Janika: Die größte Herausforderung für mich persönlich war, Informationen und Spielspaß auszubalancieren und zu viele Spoiler zu vermeiden. Ansonsten denke ich: Es hat immer Vor- und Nachteile, wenn man mit einer Vorlage arbeitet. Man ist natürlich weniger flexibel. Beim Haus, dem Grundstück und auch der Umgebung mussten wir uns nach dem richten, was der Roman vorgegeben hat. Das Entwickeln der Details ging dafür recht schnell, weil wir nicht alles neu erfinden mussten. Es war zum Beispiel schnell klar, was die Spieler*innen in den jeweiligen Zimmern finden können: Nützliches wie Batterien, aber auch Erinnerungsstücke, die lediglich für die Romanfiguren – also NPC`s – einen nostalgischen Wert haben.

An diesem Beispiel kann man unser Moralsystem gut erklären: Wie im Roman wird auch im Abenteuer die zentrale Frage sein: Könnte das Haus ein neues Zuhause werden, lässt sich dort etwas aufbauen? Oder soll die Gruppe lieber weiter ziehen? Jetzt gibt es verschiedene Optionen: Die Gruppe ist total harmonisch und entscheidet sich ohne Probleme für eine der zwei Varianten. Oder: Sie diskutieren. Vielleicht zerstreiten sie sich auch komplett. Uneinigkeit und Stress hat bei unserem System definitiv Nachteile, gerade, wenn Zombies auftauchen. Was in der ZZG natürlich nicht so abwegig ist ...

Andreas (ZWO): Zuletzt würden mich deine Pläne für 2022 interessieren. Was hast du in Vorbereitung und was dürfen wir von der Zone erwarten? Vielleicht sogar schon etwas zum Rollenspiel?

Janika: Zwischen den Jahren haben wir uns eine kreative Auszeit beim Rollenspiel gegönnt; jetzt starten wir wieder durch und ich freue mich sehr darauf. Wir werden 2022 mit der ZZG auf einigen Cons vertreten sein, das Konzept vorstellen und vielleicht sogar unsere ersten Live-Testrunden anbieten – vorausgesetzt, dass dies unter Pandemie-Bedingungen möglich ist. Außerdem planen wir eine Crowdfunding-Kampagne, um die Sache zu finanzieren.

 

Darüber hinaus werde ich 2022 Mitherausgeberin einer Steampunk-Anthologie sein, gemeinsam mit Yvonne Tunnat.[Herausgeber*innen aktualisiert am 27.04.22]
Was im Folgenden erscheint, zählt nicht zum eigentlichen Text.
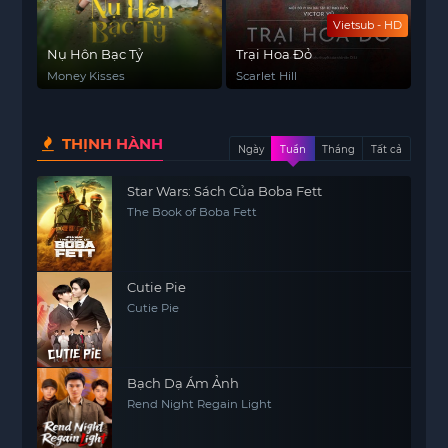
Vietsub - HD
Nụ Hôn Bạc Tỷ
Trại Hoa Đỏ
Money Kisses
Scarlet Hill
THỊNH HÀNH
Ngày
Tuần
Tháng
Tất cả
Star Wars: Sách Của Boba Fett
The Book of Boba Fett
Cutie Pie
Cutie Pie
Bạch Dạ Ám Ảnh
Rend Night Regain Light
Mein eigenes literarisches Hauptvorhaben für dieses Jahr ist eine lose zusammenhängende Trilogie. So viel kann ich schon mal verraten: Es kommen surreale Elemente vor und ich entlehne erneut Themen aus der (japanischen) Märchenwelt. Zombies gibt es allerdings nicht. Bis jetzt jedenfalls.    


Andreas (ZWO): Das klingt nach einem produktiven 2022. Dafür viel Erfolg! Wir sind schon gespannt weiter von euren Projekten berichten zu können!